Glad to see some international members. I was in Germany last year and I'm very jealous of you guys overseas. You have beautiful cars, incredible architecture, good food, and cool people. I want to live in Europe like nothing else!


----------



## Stefan (Aug 2, 2002)

Hallo!!


You can see pictures from my car under My Homepage!! 

Sorry now in German!
"Viell. kann es ja jemand übersetzen!"

In Germany können wir nicht solche tollen Autos fahren, wie ihr Da es hier nicht erlaubt ist!!Schade eigentlich!Hätte gerne einen Skyline oder einen 300ZX aber zu teuer!
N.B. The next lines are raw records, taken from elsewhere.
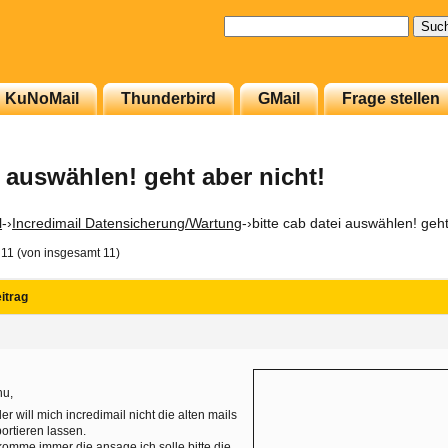
Suchen
nach:
KuNoMail
Thunderbird
GMail
Frage stellen
i auswählen! geht aber nicht!
l
-›
Incredimail Datensicherung/Wartung
-›
bitte cab datei auswählen! geht
 11 (von insgesamt 11)
itrag
hu,
der will mich incredimail nicht die alten mails
ortieren lassen.
omme immer die ansage ich solle bitte die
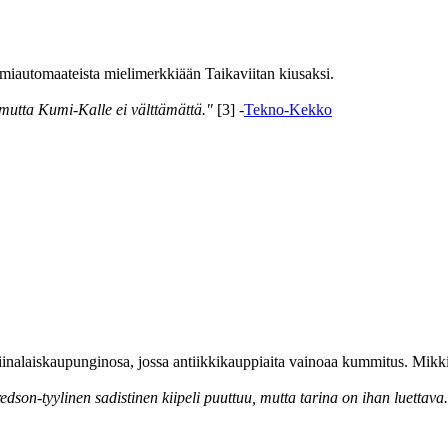
automaateista mielimerkkiään Taikaviitan kiusaksi.
, mutta Kumi-Kalle ei välttämättä."
[3] -
Tekno-Kekko
kiinalaiskaupunginosa, jossa antiikkikauppiaita vainoaa kummitus. Mikki 
son-tyylinen sadistinen kiipeli puuttuu, mutta tarina on ihan luettava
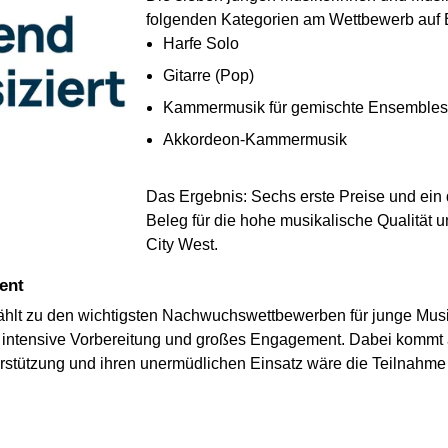
folgenden Kategorien am Wettbewerb auf 
Harfe Solo
Gitarre (Pop)
Kammermusik für gemischte Ensembles
Akkordeon-Kammermusik
Das Ergebnis: Sechs erste Preise und ein dr
Beleg für die hohe musikalische Qualität 
City West.
ent
ählt zu den wichtigsten Nachwuchswettbewerben für junge Musi
t intensive Vorbereitung und großes Engagement. Dabei kommt a
erstützung und ihren unermüdlichen Einsatz wäre die Teilnahm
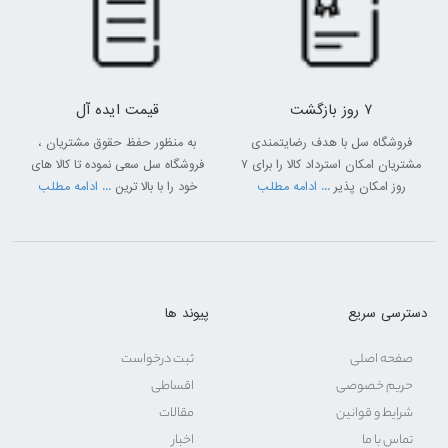
ظرفیت، رنگ بندی، میزان امکانات و فناوری‌های گنجانده شده در دستگاه
همگی رو قیمت ماشین لباسشویی دوو تاثیر می‌گذارند البته سری‌های جدید
ماشین لباسشویی‌های دوو مجهز به موتورهای دایرکت درایو هستند و به
همین دلیل قیمت بیشتری نسبت به سایر مدل‌های این برند دارند چرا که
7 روز بازگشت
قیمت ایده آل
این موتورها میزان مصرف انرژی را کاهش داده و و راندمان دستگاه را نیز بالا
فروشگاه سل با هدف رضایتمندی
به منظور حفظ حقوق مشتریان ،
می‌برند.
مشتریان امکان استرداد کالا را برای 7
فروشگاه سل سعی نموده تا کالا های
در فروشگاه اینترنتی سل قیمت ماشین لباسشویی دوو 6 کیلویی، قیمت
روز امکان پذیر
... ادامه مطلب
خود را با بالا ترین
... ادامه مطلب
ماشین لباسشویی دوو 7 کیلویی، قیمت ماشین لباسشویی دوو 8 کیلویی
نقره ای، قیمت ماشین لباسشویی دوو 1432 و سایر مدل‌ها در رنگ بندی
متنوع و ظرفیت‌های گوناگون درج شده است. قیمت این محصولات در سل
بهترین قیمت بازار است.
دسترسی سریع
پیوند ها
فروش ماشین لباسشویی دوو
یکی از روش‌های سریع و آسان خرید ماشین لباسشویی دوو خرید به صورت
صفحه اصلی
ثبت درخواست
آنلاین و غیر حضوری است. سایت سل یک فروشگاه اینترنتی معتبر است که
حریم خصوصی
اقساطی
در زمینه فروش ماشین لباسشویی دوو و سایر برندها فعالیت دارد. در این
شرایط و قوانین
مقالات
بخش از سایت سل به حجم وسیعی از انواع ماشین لباسشویی‌های تولید
تماس با ما
اخبار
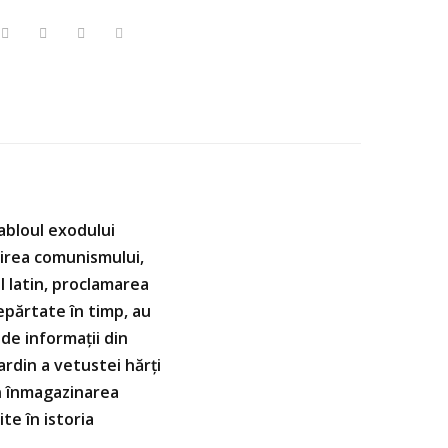
tabloul exodului
şirea comunismului,
l latin, proclamarea
epărtate în timp, au
 de informații din
Cardin a vetustei hărţi
in înmagazinarea
te în istoria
Thank you for the Welcome-Mails!


----------



## samo (Apr 30, 2002)

Translated:
"In Germany we cannot drive such great cars as you, because it is not allowed here!! It's too bad!! I would gladly like to have a Skyline or a 300ZX, but it is too expensive."

Ja, aber du kannst tolle Autos, wie das europaische E36-Chassis BMW M3 und das Golf Rallye, die wir in den USA nicht bekommen können. Und du kannst hier kein Skyline kaufen sowieso, obwohl wir alle eins wollen. Und du darfst sehr schnell auf der Autobahn fahren  .


----------



## Stefan (Aug 2, 2002)

Also ich muss sagen ich bin absoluter Golf-Hasser, da es jeder Arsch hier fährt und sobald er mal nen bösen blick dran hat kommt der gleich in die Tuning-Zeitung genauso ist es bei BMW!Doch bei Nissan oder so muss man noch richtig selbstbauen wie bei mir den Bösen Blick habe ich auch selber gemacht und die Lippe!Warst du mal auf meiner Seite schauen???


----------



## andre (Apr 30, 2002)

OK....this thread obviously belongs to Samo, Ricebox, and Stefan. Therefore, I have no reason to follow it.


----------



## samo (Apr 30, 2002)

Ja, Ich habe deine Seite angesehen, und dein Sunny gefällt mir sehr gut! Es scheint, als ob du Pech gehabt hast mit dem Unfall und dem Unwetter. Wie hat dir das Primera gefallen?


----------



## Stefan (Aug 2, 2002)

Oh Thank you for the Comliment!


Der Primera ist einfach spitze würde ihn mir sofort kaufen!


----------



## Jokerluv (Jul 14, 2002)

welcome to the site


----------



## Black200SXSER (Apr 30, 2002)

so that everyone else can join in....
http://www.freetranslation.com/


----------



## LIUSPEED (May 29, 2002)

Ich bin chinesisch. Ich versteht dont Deutsch. Verstehen Sie nur mandarin und Englisch. Aber willkommen heißt zu den Foren. 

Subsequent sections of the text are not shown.